There is one situation where futexes are safe to share across compartment boundaries. If you have a component that others trust for availability, it can share read-only views of a futex to allow waiting for an out-of-band event. The scheduler does this for interrupts (see [drivers]), allowing threads to use the futex wait operation to block until an interrupt is ready.
Using event groups
The scheduler provides an event group API that is primarily intended for porting code written against FreeRTOS’s event groups APIs. An event group is a set of up to 24 values that can be set or cleared independently. Waiters can wait for any or all of an arbitrary subset of these.
|A future version of the scheduler may remove event groups and replace them with bitset operations on futexes. At that point, the APIs will likely change. In particular, event_create will no longer be required.|
Event groups are created with the event_create function. This returns an opaque handle to the event group, which can be used for setting, clearing, or waiting on events.
Note that, because this allocates memory, it requires an allocation capability. See [shared_heap] for more information about what this means.
You can then subsequently wait for some of the events to be set with the event_bits_wait function. This takes a set of events to wait for and can wait until either any or all of them are set.
This call can also atomically clear the bits that you’ve waited on, giving them edge-triggered behaviour.
|The message queue APIs will probably be moved out of the scheduler at some point. At that point, the exact APIs are likely to change.|
The scheduler provides a message queue API. A message queue is a FIFO capable of storing a fixed number of fixed-sized entries.
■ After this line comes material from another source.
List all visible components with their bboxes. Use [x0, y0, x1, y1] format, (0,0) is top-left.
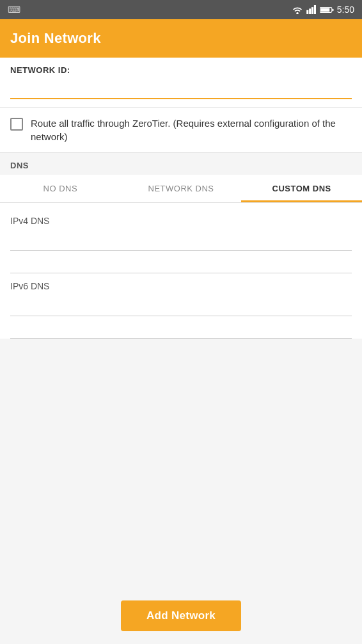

Queues are created with queue_create, which allocates the buffer and returns an opaque handle.
Waiting for multiple events
The multiwaiter API allows waiting for any of a set of independent events.
It is conceptually similar to
kqueue in *NIX operating systems or
WaitForMultipleObjects in Windows.
It is designed to bound the amount of time that the scheduler must spend checking multiwaiters and to minimise the amount of memory that multiwaiters consume.
Memory is allocated only when a multiwaiter is created, with multiwaiter_create.
This creates a multiwaiter with space for a fixed number of events.
Each multiwaiter_wait call is a one-shot operation.
The call is passed a set of things to wait for and the associated condition via the
events array and returns the waited status via the same array.
This is typically an on-stack array.